Liu officially nixed the city’s contract with Nissan to create the new “Taxi of Tomorrow” Friday, saying the agreement has the potential to violate the U.S. Americans with Disabilities Act and open up the city to lawsuits.
“We should not go ahead with a so-called Taxi of Tomorrow that perpetuates a shamefully separate and unequal cab fleet for another decade,” Liu said in a statement.
The comptroller’s criticism has gained the support of some accessibility advocates as well as Dromm and Councilman Dan Halloran (R-Whitestone).
“The city has a major decision to make on a taxi of the future, and we must consider the future of all New Yorkers including those with disabilities,” Halloran said in a statement, adding that a manufacturer had promised to create taxis that would be handicapped-accessible and made locally.
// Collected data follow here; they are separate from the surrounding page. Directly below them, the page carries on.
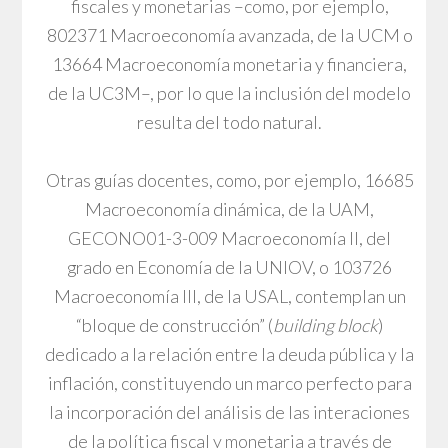
fiscales y monetarias –como, por ejemplo,
802371 Macroeconomía avanzada, de la UCM o
13664 Macroeconomía monetaria y financiera,
de la UC3M–, por lo que la inclusión del modelo
resulta del todo natural.
Otras guías docentes, como, por ejemplo, 16685
Macroeconomía dinámica, de la UAM,
GECONO01-3-009 Macroeconomía II, del
grado en Economía de la UNIOV, o 103726
Macroeconomía III, de la USAL, contemplan un
“bloque de construcción” (
building block
)
dedicado a la relación entre la deuda pública y la
inflación, constituyendo un marco perfecto para
la incorporación del análisis de las interaciones
de la política fiscal y monetaria a través de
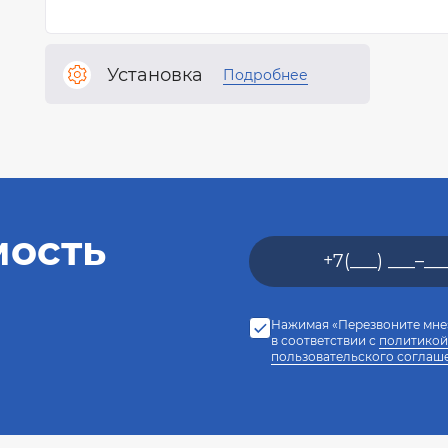
Установка
Подробнее
мость
Нажимая «Перезвоните мне»
в соответствии с
политикой
пользовательского соглаш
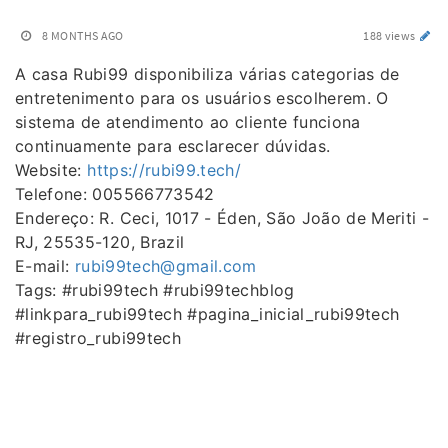
8 MONTHS AGO
188 views
A casa Rubi99 disponibiliza várias categorias de
entretenimento para os usuários escolherem. O
sistema de atendimento ao cliente funciona
continuamente para esclarecer dúvidas.
Website:
https://rubi99.tech/
Telefone: 005566773542
Endereço: R. Ceci, 1017 - Éden, São João de Meriti -
RJ, 25535-120, Brazil
E-mail:
rubi99tech@gmail.com
Tags: #rubi99tech #rubi99techblog
#linkpara_rubi99tech #pagina_inicial_rubi99tech
#registro_rubi99tech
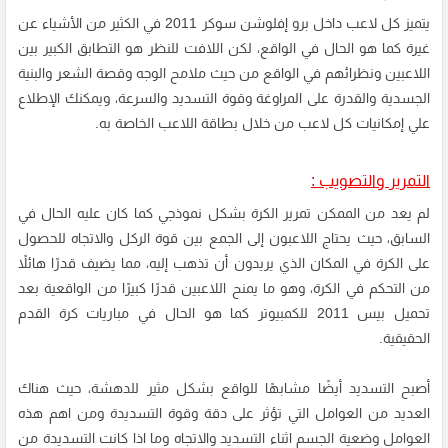
يتميز كل لاعب داخل برو إفلوشن سوكر 2011 في الكثير من الأشياء عن
غيرة كما هو الحال في الواقع، لكن اللافت للنظر هو التطابق الكبير بين
اللاعبين ونظرائهم في الواقع من حيث ملامح الوجه وقصة الشعر والبنية
الجسدية والقدرة على المراوغة وقوة التسديد والسرعة، ويمكنك الإطلاع
علي إمكانيات كل لاعب من خلال بطاقة اللاعب الخاصة به.
التمرير والتصويب :
لم يعد من الممكن تمرير الكرة بشكل نموذجي كما كان عليه الحال في
السابق، حيث يحتاج اللاعبون إلى الجمع بين قوة الركل والاتجاه للحصول
على الكرة في المكان الذي يريدون أن تذهب إليه، مما يضيف قدرًا هائلاً
من التحكم في الكرة، وهو ما يمنح اللاعبين قدرًا كبيرًا من الواقعية بعد
تحميل بيس 2011
للكمبيوتر كما هو الحال في مباريات كرة القدم
الحقيقية.
أصبح التسديد أيضًا مشابهًا للواقع بشكل مثير للدهشة، حيث هناك
العديد من العوامل التي تؤثر على دقة وقوة التسديدة ومن اهم هذه
العوامل وضعية الجسم اثناء التسديد والاتجاه وما اذا كانت التسديدة من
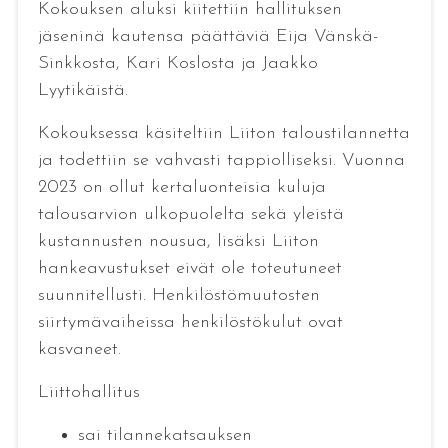
Kokouksen aluksi kiitettiin hallituksen
jäseninä kautensa päättäviä Eija Vänskä-
Sinkkosta, Kari Koslosta ja Jaakko
Lyytikäistä.
Kokouksessa käsiteltiin Liiton taloustilannetta
ja todettiin se vahvasti tappiolliseksi. Vuonna
2023 on ollut kertaluonteisia kuluja
talousarvion ulkopuolelta sekä yleistä
kustannusten nousua, lisäksi Liiton
hankeavustukset eivät ole toteutuneet
suunnitellusti. Henkilöstömuutosten
siirtymävaiheissa henkilöstökulut ovat
kasvaneet.
Liittohallitus
sai tilannekatsauksen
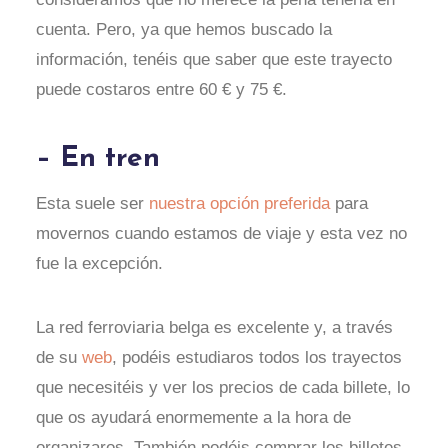
cuenta. Pero, ya que hemos buscado la
información, tenéis que saber que este trayecto
puede costaros entre 60 € y 75 €.
– En tren
Esta suele ser
nuestra opción preferida
para
movernos cuando estamos de viaje y esta vez no
fue la excepción.
La red ferroviaria belga es excelente y, a través
de su
web
, podéis estudiaros todos los trayectos
que necesitéis y ver los precios de cada billete, lo
que os ayudará enormemente a la hora de
organizaros. También podéis comprar los billetes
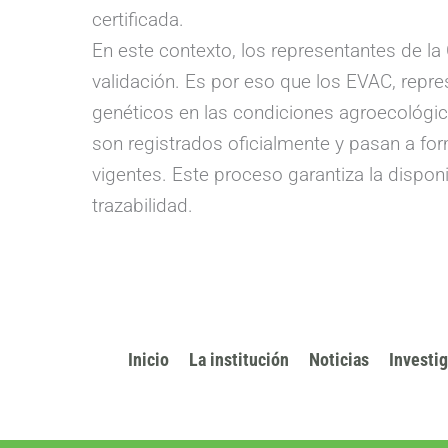
certificada.
En este contexto, los representantes de la
validación. Es por eso que los EVAC, repr
genéticos en las condiciones agroecológic
son registrados oficialmente y pasan a for
vigentes. Este proceso garantiza la dispon
trazabilidad.
Inicio
La institución
Noticias
Investi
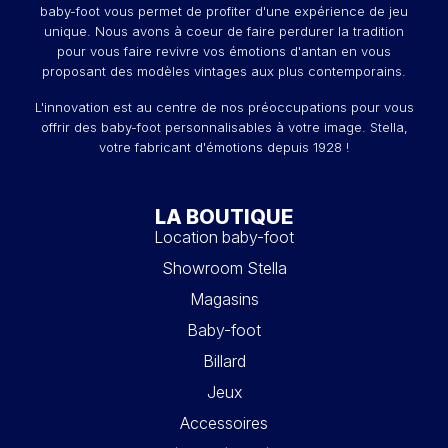
baby-foot vous permet de profiter d'une expérience de jeu
unique. Nous avons à coeur de faire perdurer la tradition
pour vous faire revivre vos émotions d'antan en vous
proposant des modèles vintages aux plus contemporains.
L'innovation est au centre de nos préoccupations pour vous
offrir des baby-foot personnalisables à votre image. Stella,
votre fabricant d'émotions depuis 1928 !
LA BOUTIQUE
Location baby-foot
Showroom Stella
Magasins
Baby-foot
Billard
Jeux
Accessoires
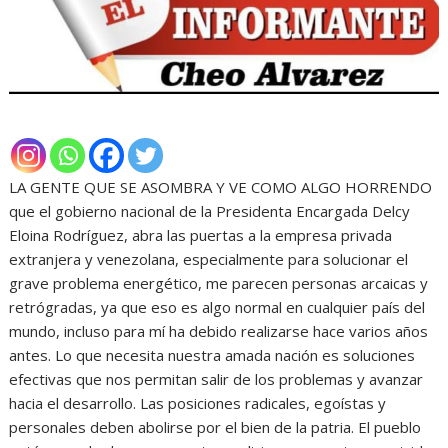
LA GENTE QUE SE ASOMBRA Y VE COMO ALGO HORRENDO
que el gobierno nacional de la Presidenta Encargada Delcy
Eloina Rodríguez, abra las puertas a la empresa privada
extranjera y venezolana, especialmente para solucionar el
grave problema energético, me parecen personas arcaicas y
retrógradas, ya que eso es algo normal en cualquier país del
mundo, incluso para mí ha debido realizarse hace varios años
antes. Lo que necesita nuestra amada nación es soluciones
efectivas que nos permitan salir de los problemas y avanzar
hacia el desarrollo. Las posiciones radicales, egoístas y
personales deben abolirse por el bien de la patria. El pueblo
The city Law Department had previously cast doubt upon whether the comptroller’s office had the power to reject the contract, and the city Taxi & Limousine Commission previously claimed that the organization was in compliance with the ADA. The commission cited the 2,000 handicapped-accessible yellow cabs that would be added to the city’s streets as part of the outerborough taxi plan, but a Manhattan Supreme Court judge struck down the plan as unconstitutional in August, leaving their future in jeopardy.
Liu said to make the new cabs handicapped-accessible would require a yellow cab medallion owner to pay an estimate of $14,000, or half the cost of the car, to put a wheelchair ramp in the trunk. He also said having the new cabs not be handicapped-accessible could make it more difficult to evacuate people with disabilities in a disaster, such as Superstorm Sandy.
“We must not allow New York’s yellow taxi fleet to become a symbol of exclusion that tramples the rights of wheelchair users,” Liu said.